Over the weekend of 29-31st July 2016 I participated in my first GovHack. I teamed up with Jack Simpson, whom I’ve known since we attended the same Software Carpentry instructor training in Melbourne and worked out, through the normal course of conversation, that we were both Canberra residents.
We camped out at the UC Heritage Hack node at the University of Canberra. Tim Sherratt organised the “themed” node to cater to those interested in devising hacks around cultural heritage datasets. He provided a large number of examples demonstrating the fascinating insights that can be gleaned from such datasets. He mentioned that cultural heritage data is often far from “clean”. Instead it contains inconsistencies, ambiguous elements, formatting issues, missing fields, and a blend of structured and unstructured data.
All of this was true of the dataset Jack and I chose to work with. Our stated goal was simple: to visualise convict ship journeys to Australia over time. For this we turned to the State Library of Queensland digitised records of the British convict transportation registers. It lists over 123,000 of the estimated 160,000 convicts transported to Australia. What they were convicted of, what ship (or fleet) they journeyed on, when they departed, and where in Australia they alighted. It is a remarkable resource.
At first, a weekend to work solely on the one project felt like an ample time budget. As a father of two marvellous children, it’s fair to say that time for hobbies is eked out in dribs and drabs. But as the list of tasks dawned on the team, it didn’t take long to realise that time would be exceptionally tight. I detected myself subvocalising the words “minimum viable product” throughout the weekend. (Such things happen to those who find interesting lists on Wikipedia). At several points we narrowed our scope from its initial grandiose vision:
The result was Conviction Currents. No clever interactive slider, no ability to freeze on a journey and unpack each convict’s story. But something, nevertheless, on the internet, nonetheless. And a video to boot:
By the late afternoon on the Sunday, we had submitted; one of 437 hacks. I’m not sure about Jack, but I felt shattered the next day.
Here’s what we used to complete our hack:
- Open Refine: Once known as Freebase Gridworks and then as Google Refine, this tool is still one of my favourites for getting a handle on an unfamiliar dataset. Its faceting feature is great for seeing the range of values a particular field takes on and very quickly reveals any inconsistency. The “cluster and merge” functionality it provides is super neat for auto-detecting and fixing inconsistenies.
- Python and Jupyter: What’s not to love about the simplicity “Python in a notebook” brings to visualising data?
- Ruby: Ruby is my programming language of choice and its CSV support proved super handy for reading in the datasets and simplifying them.
- Regular Expressions: s/kind of/massively/ useful.
- Classic unix commands:
awk.
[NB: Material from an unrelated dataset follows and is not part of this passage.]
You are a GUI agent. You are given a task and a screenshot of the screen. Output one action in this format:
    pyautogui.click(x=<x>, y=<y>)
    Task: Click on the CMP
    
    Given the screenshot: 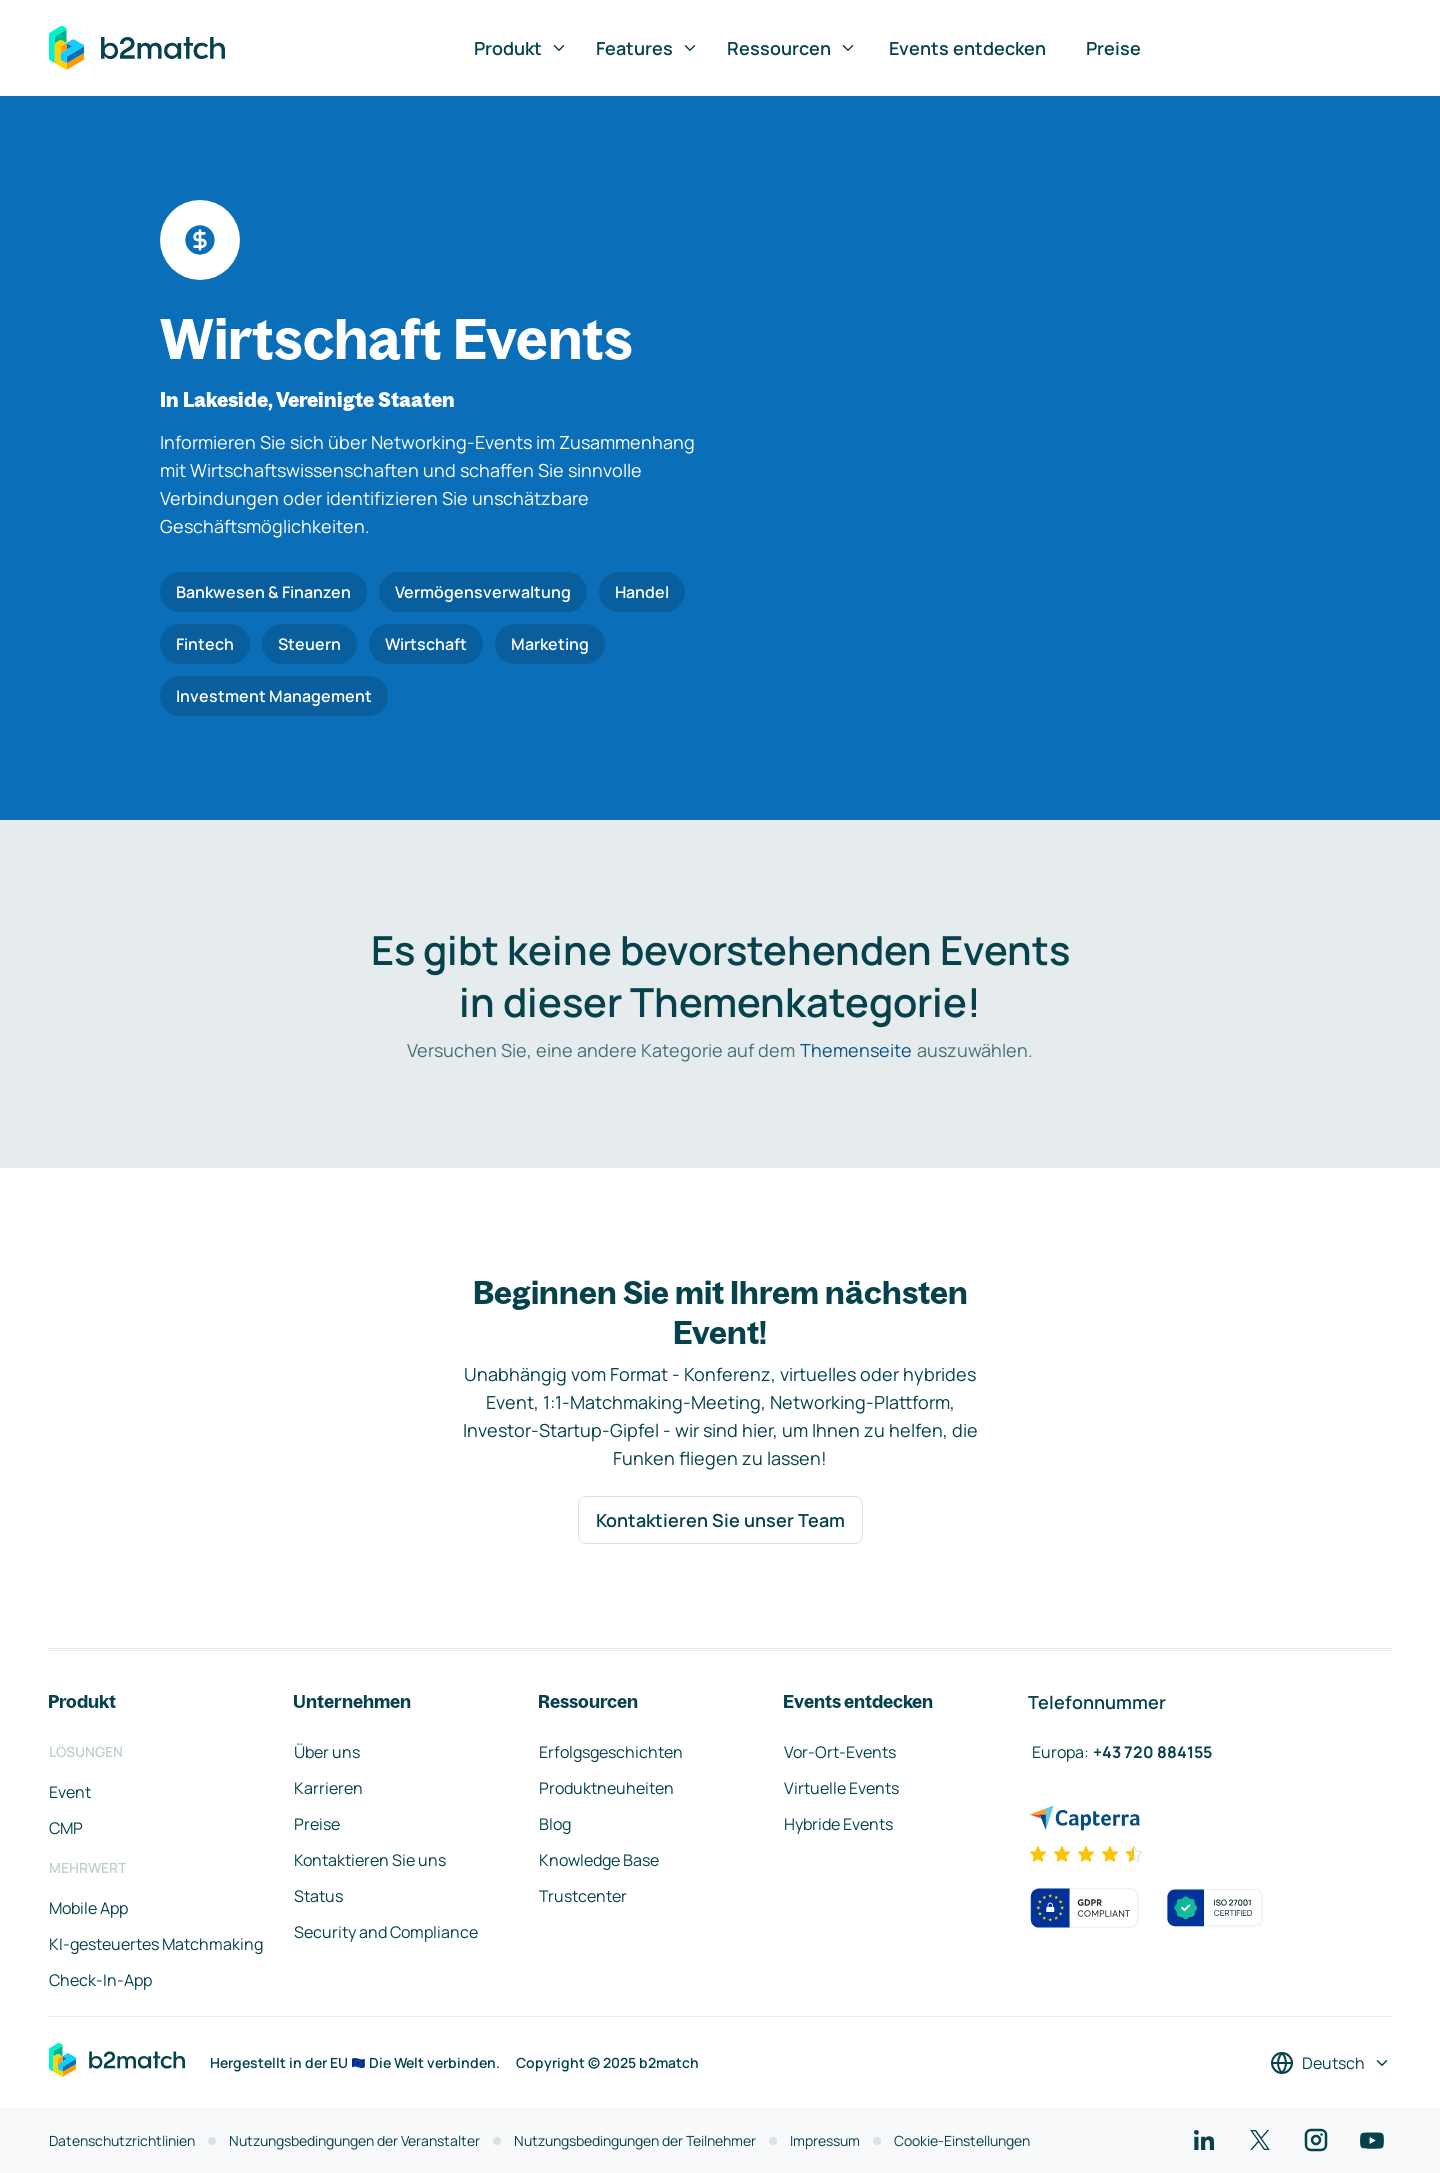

All supremely useful. (How many lines of code could I have avoided writing if as a whippersnapper I had bothered to learn these properly?)
- Snap SVG: Our chosen library for producing animated curves representing the ship journeys.
- Git and GitHub for source control and static website hosting.
- iMovie: Quite fun but worth learning the keyboard shortcuts.
- 6-10pm Friday
- 9-5pm Saturday
- Create project page
- Data exploration in Open Refine
- Successive data cleaning, simplication and summarisation in Ruby scripts
- Informative conversations
- GitHub account,
git add .,
git commit -m...,
- 9-6pm Sunday
For next time…
- Bigger team: Jack and I worked well as a team. But more people, more better. So many things to do, calling for skill sets in project management, marketing, catering, reading fine print and domain expertise in the data, just to name a few.
- Pack wholesome food: Our self-catering consisted of danishes and croissants. Delicious: yes. Healthy: no.
- Make more time for conversations: There were some brilliant mentors on site and there was some incredible stuff happening at other tables. But some conversations were cut short as the pressure mounted.
That’s it. Thanks to all involved. Looking forward to next year.